82 or 16 | Are They Built for the Playoffs?

Updated: July 27, 2021

With all the title contenders currently window-shopping the trade market, there are potentially a dozen or so teams operating under the assumption they are but 1 move away. With the Lakers willing to package their depth for an All-Star level point guard and the Warriors hoping to convert their lottery picks and young talent into win-now pieces, this offseason has been projected to be as hot and heavy as it was in 2019. Unlike two years ago, however, the lack of free-agent depth has been substituted with countless trade rumors around the league. Lillard, Irving, Beal, Lowry, Simmons, and Westbrook have all had their share of tweets surrounding their names and the possibility of relocation before the 2021-22 season begins.

In the ideological framework of a title or bust season, it’s all or nothing, and the success throughout the 82-game stretch is only a footnote for the year if the franchise fails to make the Finals.
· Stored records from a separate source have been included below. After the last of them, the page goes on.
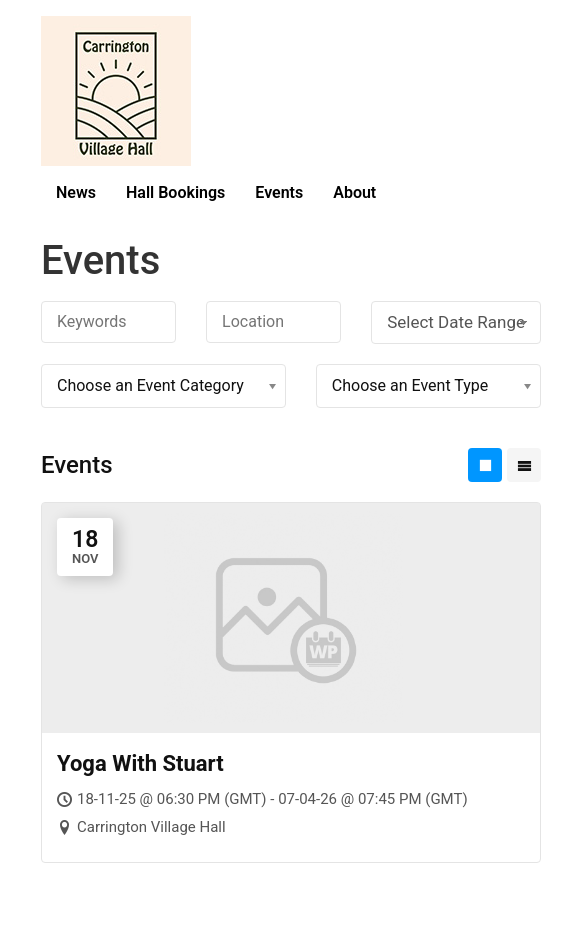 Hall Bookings (175, 192)
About (354, 192)
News (76, 192)
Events (279, 192)
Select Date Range (459, 322) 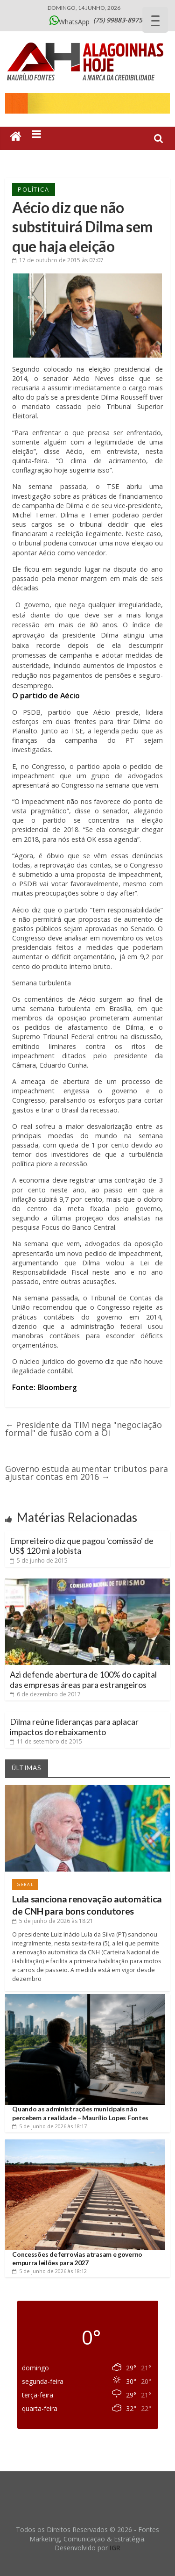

There have been countless scorers throughout the history of this league that were walking buckets and could put up 20 in their sleep from September through early spring. But the defensive intensity, scouting and schemes, and overall effort level amplifies in the playoffs. Most importantly, every moment matters and the psychological weight of a 7-game series separates the stat fillers from the true soldiers. Averaging 22 in January becomes irrelevant if those numbers evaporate in the first round of the playoffs and your team is sent to Cancun early.

With all the big names on the table this offseason, it is this question that GMs across the league sit and ponder with their scouts about on these warm summer nights. Is he an 82 or 16 game player? Will they not only be healthy, but psychologically sound for the postseason? We have seen in recent history, even with 73 wins, without the 16 it takes to complete a title run, the chapter will inevitably be seen as a failure in history and a blemish upon the legacies of its stars.

It is one of the hardest things to measure because there is a surplus of big stat playoff performances who are still dressed with the L and early exits from the playoffs. “There are regular-season players and postseason players.” It is a catchphrase we have heard on repeat these last few years…82 game players and 16 game players, but how do we identify them?

The Lakers’ big moves last offseason in Montrezl and Dennis Schröder are the most recent examples of a franchise ignoring this variable and building a regular-season roster. But not everything is so black and white. With last year’s bubble-blowout side-of-the-backboard shot by Paul George, he was labeled a regular-season player in permeant black Sharpie. Yet, with PG-13 leading the playoffs in points and minutes played, how do we now digest and reassess his value and impact in a postseason push moving forward?

That is what makes the gamble this offseason so interesting…is that identifying 82-game and 16-game players is an inexact science. Russel Westbrook has been one of the worst playoff superstars of his generation despite his historic regular season stats. However, if the Lakers were to pair him next to Davis and James, who is to say that his ability to torch 2nd units in the non-Lebron minutes isn’t exactly what LA needs? Is it a gamble I would spend the depth of my rotation on? Probably not…however, like most teams will experience, the deeper we get into August, the opportunities will begin to dry up, and the options available to arm their roster with top-tier talent will become scarce.

Without a move made in the first week of August, will the sense of desperation and fear cause one of these contenders to make a rash decision and send solid rotation pieces for a name? Many of the contenders around the league have already sold away their draft capital. The Bucks, Miami, Nets, Lakers, and Clippers, all would need to include substantial portions of their roster if they wish to acquire a max-level talent. And the question that every front office is fixated on, is which players in the trade market will show up when it matters? It is impossible to know, but one thing is for certain; if one team is unwilling to gamble their chips on a win-now scorer, another team will.